▶ _Exercise prompt_: Print every line from the start of the data, and when you reach the line with "VinVerden.dk samarbejder med en række forskel", include it and stop. Pictures are not part of the copy.
· · ·
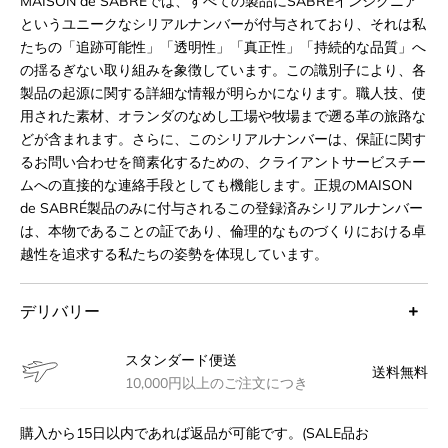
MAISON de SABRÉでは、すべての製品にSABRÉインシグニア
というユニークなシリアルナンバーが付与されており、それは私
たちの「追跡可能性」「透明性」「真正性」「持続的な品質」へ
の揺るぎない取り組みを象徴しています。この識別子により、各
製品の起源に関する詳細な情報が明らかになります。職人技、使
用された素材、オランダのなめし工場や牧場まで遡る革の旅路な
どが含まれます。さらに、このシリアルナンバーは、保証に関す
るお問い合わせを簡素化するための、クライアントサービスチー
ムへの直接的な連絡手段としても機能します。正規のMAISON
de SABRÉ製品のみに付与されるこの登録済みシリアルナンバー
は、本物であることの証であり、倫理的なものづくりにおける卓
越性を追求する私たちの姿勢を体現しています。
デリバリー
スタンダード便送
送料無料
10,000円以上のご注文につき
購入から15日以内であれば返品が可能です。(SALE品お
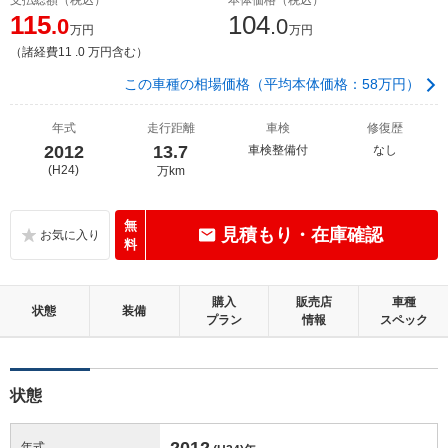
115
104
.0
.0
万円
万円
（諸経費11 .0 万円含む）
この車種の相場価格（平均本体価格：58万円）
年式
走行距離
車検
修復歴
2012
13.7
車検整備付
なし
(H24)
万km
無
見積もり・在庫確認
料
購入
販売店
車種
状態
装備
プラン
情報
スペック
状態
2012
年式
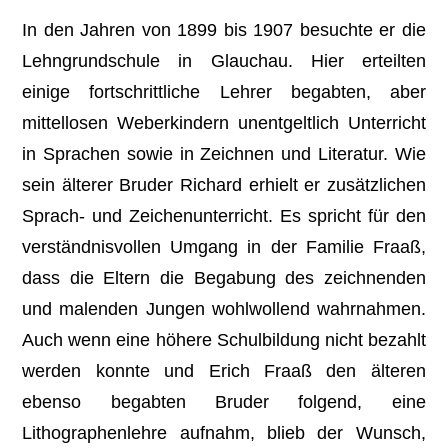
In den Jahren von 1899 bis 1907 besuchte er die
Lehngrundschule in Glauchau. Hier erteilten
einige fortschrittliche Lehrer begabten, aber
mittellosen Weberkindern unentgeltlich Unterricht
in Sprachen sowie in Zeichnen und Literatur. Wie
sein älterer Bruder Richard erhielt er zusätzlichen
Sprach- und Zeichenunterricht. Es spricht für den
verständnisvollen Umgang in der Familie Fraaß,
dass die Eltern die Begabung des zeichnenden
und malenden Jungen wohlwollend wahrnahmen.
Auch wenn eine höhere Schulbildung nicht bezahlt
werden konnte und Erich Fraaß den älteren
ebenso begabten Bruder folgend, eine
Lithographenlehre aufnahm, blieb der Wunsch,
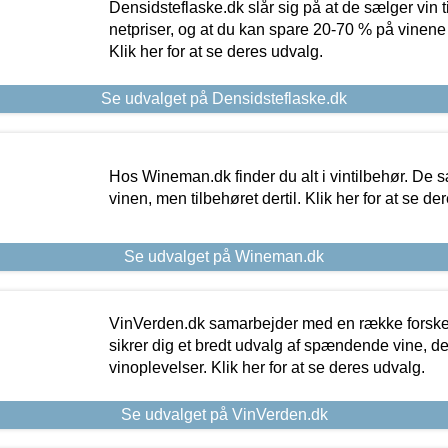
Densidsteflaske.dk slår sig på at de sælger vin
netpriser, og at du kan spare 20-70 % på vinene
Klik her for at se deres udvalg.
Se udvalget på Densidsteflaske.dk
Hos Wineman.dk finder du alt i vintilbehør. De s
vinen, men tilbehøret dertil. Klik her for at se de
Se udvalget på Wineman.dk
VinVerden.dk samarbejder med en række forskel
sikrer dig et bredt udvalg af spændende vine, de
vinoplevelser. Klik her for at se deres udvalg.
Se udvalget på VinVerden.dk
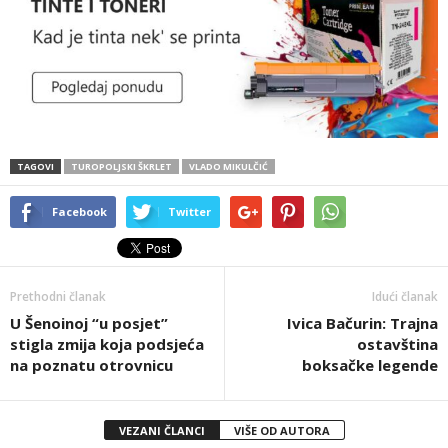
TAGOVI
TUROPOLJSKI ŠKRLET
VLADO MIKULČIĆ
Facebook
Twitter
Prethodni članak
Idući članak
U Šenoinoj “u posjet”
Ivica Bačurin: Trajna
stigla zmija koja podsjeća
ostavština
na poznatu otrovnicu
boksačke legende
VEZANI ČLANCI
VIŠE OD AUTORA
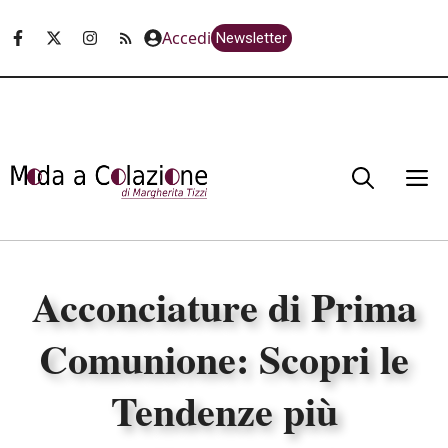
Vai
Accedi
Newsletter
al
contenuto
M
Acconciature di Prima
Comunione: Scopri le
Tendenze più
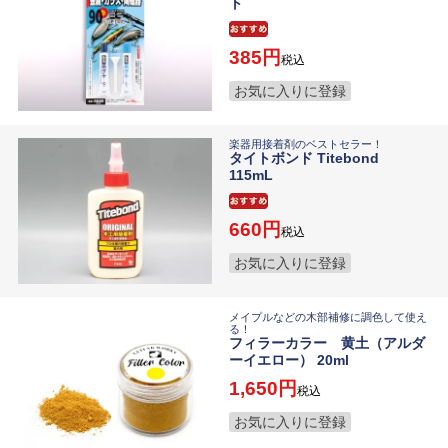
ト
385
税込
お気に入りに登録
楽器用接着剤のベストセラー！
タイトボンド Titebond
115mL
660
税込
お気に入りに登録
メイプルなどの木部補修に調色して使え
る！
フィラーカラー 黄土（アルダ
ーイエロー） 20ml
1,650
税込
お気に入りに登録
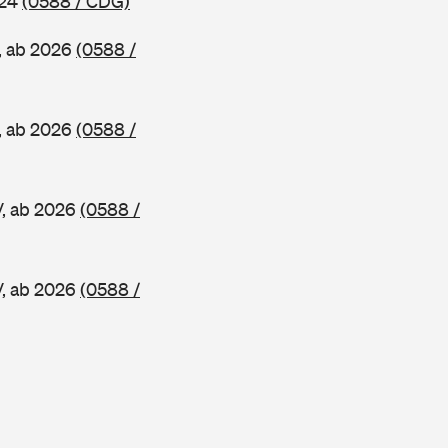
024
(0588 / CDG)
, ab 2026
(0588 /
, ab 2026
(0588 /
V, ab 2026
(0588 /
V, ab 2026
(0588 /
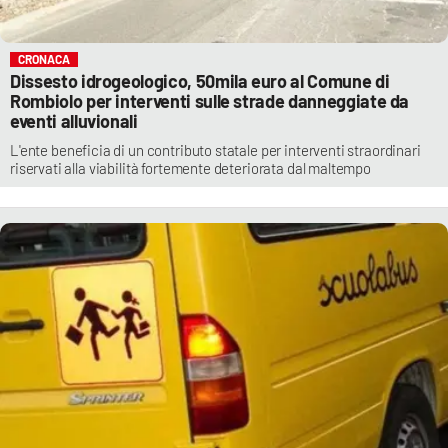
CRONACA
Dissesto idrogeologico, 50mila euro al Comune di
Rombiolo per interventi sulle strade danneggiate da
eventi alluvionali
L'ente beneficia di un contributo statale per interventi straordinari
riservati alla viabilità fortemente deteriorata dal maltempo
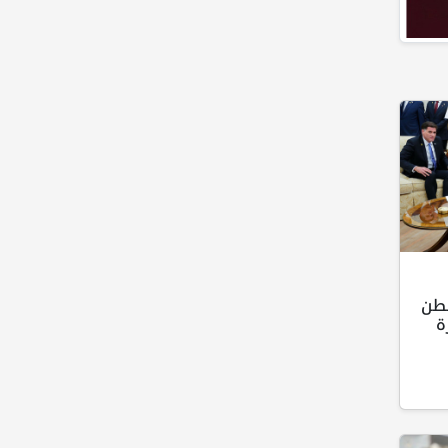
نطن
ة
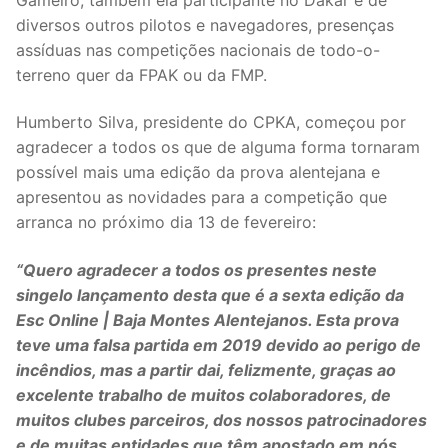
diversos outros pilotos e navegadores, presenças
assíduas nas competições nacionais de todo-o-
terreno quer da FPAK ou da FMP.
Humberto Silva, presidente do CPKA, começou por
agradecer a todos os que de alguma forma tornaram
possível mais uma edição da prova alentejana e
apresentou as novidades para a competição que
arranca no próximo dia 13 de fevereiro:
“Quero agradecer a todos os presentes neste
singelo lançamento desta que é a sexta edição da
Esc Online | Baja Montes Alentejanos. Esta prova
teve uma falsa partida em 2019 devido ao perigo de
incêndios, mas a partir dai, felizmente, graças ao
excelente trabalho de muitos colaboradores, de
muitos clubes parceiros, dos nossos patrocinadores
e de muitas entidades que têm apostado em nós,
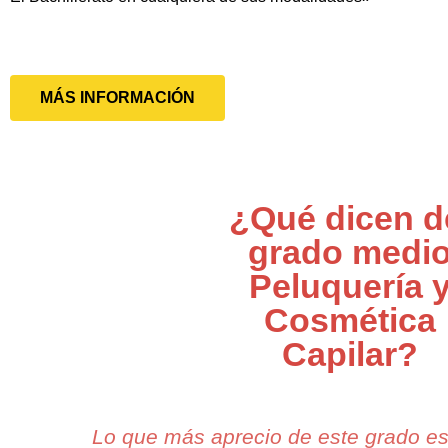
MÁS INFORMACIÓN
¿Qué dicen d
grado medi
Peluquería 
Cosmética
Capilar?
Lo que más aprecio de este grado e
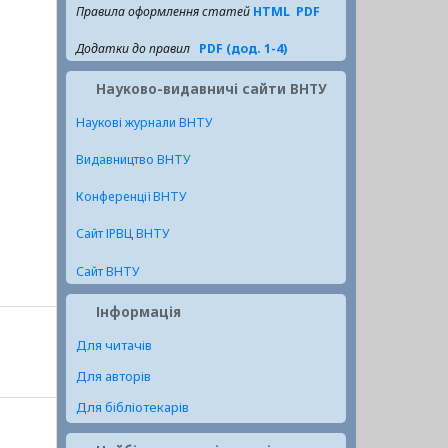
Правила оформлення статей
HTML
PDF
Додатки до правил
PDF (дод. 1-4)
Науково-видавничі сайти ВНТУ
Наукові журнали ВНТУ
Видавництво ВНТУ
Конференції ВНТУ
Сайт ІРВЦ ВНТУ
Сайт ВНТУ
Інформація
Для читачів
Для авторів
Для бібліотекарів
· · ·
▶ _Solution for this task_:
MAISON de SABRÉでは、すべての製品にSABRÉインシグニア
というユニークなシリアルナンバーが付与されており、それは私
たちの「追跡可能性」「透明性」「真正性」「持続的な品質」へ
の揺るぎない取り組みを象徴しています。この識別子により、各
製品の起源に関する詳細な情報が明らかになります。職人技、使
用された素材、オランダのなめし工場や牧場まで遡る革の旅路な
どが含まれます。さらに、このシリアルナンバーは、保証に関す
るお問い合わせを簡素化するための、クライアントサービスチー
ムへの直接的な連絡手段としても機能します。正規のMAISON
de SABRÉ製品のみに付与されるこの登録済みシリアルナンバー
は、本物であることの証であり、倫理的なものづくりにおける卓
越性を追求する私たちの姿勢を体現しています。
デリバリー
スタンダード便送
送料無料
10,000円以上のご注文につき
購入から15日以内であれば返品が可能です。(SALE品お
115
104
.0
.0
万円
万円
（諸経費11 .0 万円含む）
この車種の相場価格（平均本体価格：58万円）
年式
走行距離
車検
修復歴
2012
13.7
車検整備付
なし
(H24)
万km
無
見積もり・在庫確認
料
購入
販売店
車種
状態
装備
プラン
情報
スペック
状態
2012
年式
In den Jahren von 1899 bis 1907 besuchte er die
Lehngrundschule in Glauchau. Hier erteilten
einige fortschrittliche Lehrer begabten, aber
mittellosen Weberkindern unentgeltlich Unterricht
in Sprachen sowie in Zeichnen und Literatur. Wie
sein älterer Bruder Richard erhielt er zusätzlichen
Sprach- und Zeichenunterricht. Es spricht für den
verständnisvollen Umgang in der Familie Fraaß,
dass die Eltern die Begabung des zeichnenden
und malenden Jungen wohlwollend wahrnahmen.
Auch wenn eine höhere Schulbildung nicht bezahlt
werden konnte und Erich Fraaß den älteren
ebenso begabten Bruder folgend, eine
Lithographenlehre aufnahm, blieb der Wunsch,
Densidsteflaske.dk slår sig på at de sælger vin
netpriser, og at du kan spare 20-70 % på vinene
Klik her for at se deres udvalg.
Se udvalget på Densidsteflaske.dk
Hos Wineman.dk finder du alt i vintilbehør. De s
vinen, men tilbehøret dertil. Klik her for at se de
Se udvalget på Wineman.dk
VinVerden.dk samarbejder med en række forskel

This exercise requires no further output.